Tuesday, February 9, 2010

Grandmother's Flower Garden...Also in Bloom

Here is a project I found when I was cleaning up my bedroom. There are UFOs all over our house. I find convenient places to stash them, and they are forgotten for years. This particular UFO is so old that I don't remember where I got the Grandmother's Flower Garden blocks. I really like the old-fashioned classic patterns. You know what I mean--the quilt patterns that everyone knows, whether they quilt or not.

I only had five blocks, and they are stained. In my limited experience, I have seen nearly all the stains on these era blocks come out perfectly. I got the idea of connecting them with a fabric that would match all of them. Hahahaha...more difficult than I would have thought. I ended up with the feedsack-type sewing print you see with the blue background. I added the hexagon-shaped blocks BY HAND all around then joined them together. That's the point at which it went into hiding again.
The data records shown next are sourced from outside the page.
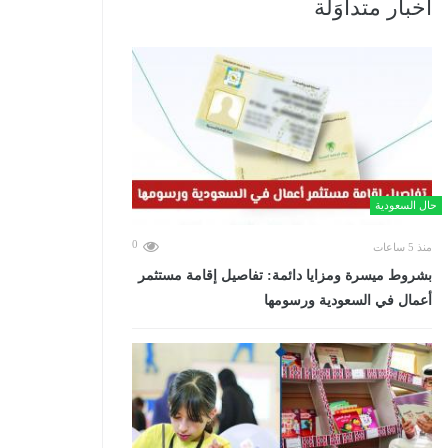
أخبار متداوَلة
حال السعودية
0
منذ 5 ساعات
بشروط ميسرة ومزايا دائمة: تفاصيل إقامة مستثمر
أعمال في السعودية ورسومها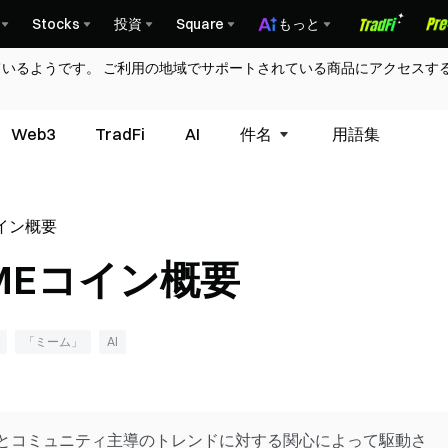
Stocks
投資
Square
もっと
ているようです。 ご利用の地域でサポートされている商品にアクセスす
Web3
TradFi
AI
件名
用語集
コイン概要
EMEコイン概要
「ミーム」
AI
クンとコミュニティ主導のトレンドに対する関心によって駆動さ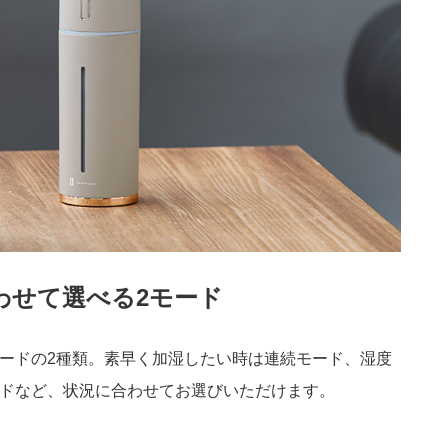
わせて選べる2モード
ードの2種類。素早く加湿したい時は連続モード、湿度
ドなど、状況に合わせてお選びいただけます。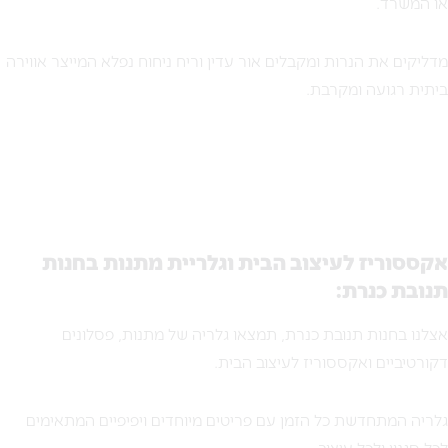
או המשרד.
מדליקים את הנרות ומקבלים אור עדין וריח ניחוח נפלא המייצר אווירה
ביתית רגועה ומקרבת.
אקססוריז לעיצוב הבית וגלריית מתנות בחנות
תנובת כנרת:
אצלנו בחנות תנובת כנרת, תמצאו גלריה של מתנות, פסלונים
דקורטיביים ואקססוריז לעיצוב הבית.
גלריה המתחדשת כל הזמן עם פריטים מיוחדים ויפיפיים המתאימים
לכל סגנון ולכל עיצוב.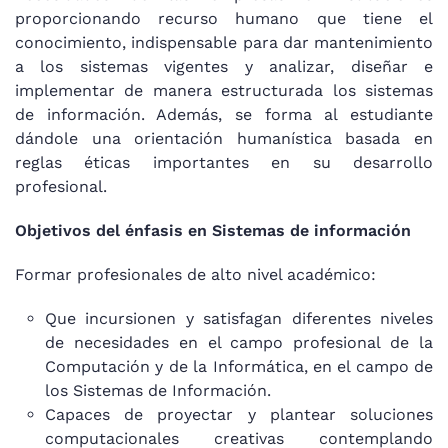
proporcionando recurso humano que tiene el
conocimiento, indispensable para dar mantenimiento
a los sistemas vigentes y analizar, diseñar e
implementar de manera estructurada los sistemas
de información. Además, se forma al estudiante
dándole una orientación humanística basada en
reglas éticas importantes en su desarrollo
profesional.
Objetivos del énfasis en Sistemas de información
Formar profesionales de alto nivel académico:
Que incursionen y satisfagan diferentes niveles
de necesidades en el campo profesional de la
Computación y de la Informática, en el campo de
los Sistemas de Información.
Capaces de proyectar y plantear soluciones
computacionales creativas contemplando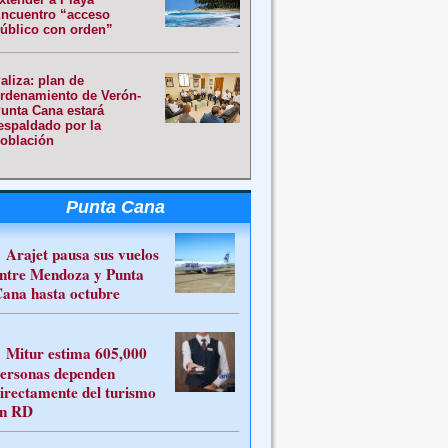
ncuentro “acceso
úblico con orden”
aliza: plan de
rdenamiento de Verón-
unta Cana estará
espaldado por la
oblación
Punta Cana
Arajet pausa sus vuelos
ntre Mendoza y Punta
ana hasta octubre
Mitur estima 605,000
ersonas dependen
irectamente del turismo
n RD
The irregular-shaped edge was one aspect I did not want to deal with. Binding that would be torture. So last week I hand-appliqued it to the vintage-looking cream in the pictures above. I basted about half of it and started hand-quilting it. Today I finished the basting (yellow thread) and have done more of the quilting.

It's ugly as sin. I particularly dislike the purple stripes in the ugliest block (the blue and black one--see the close-up picture if you can stomach it). I realize in retrospect that I should have put the ugliest block in the middle (where it would be hidden by our napkin basket on the table, LOL), but it's too late now.

I am using thread that matches the backgrounds of the fabric so that the stitches don't shout (since the whole runner does anyway!!). I love old (antique, vintage) blocks, and some of my favorite quilts are ones I made using someone else's beginnings and brought them to an end.

Stay tuned. I'm sure I'll be posting a finished picture in this decade.


1 comment:

Audrey said...

It's lovely, Joan. Any GMFG I've seen in the past is kind of "ordinary". But I'm learning that nothing you do could possibly be classified "ordinary". It's so wonderfully crisp/sharp.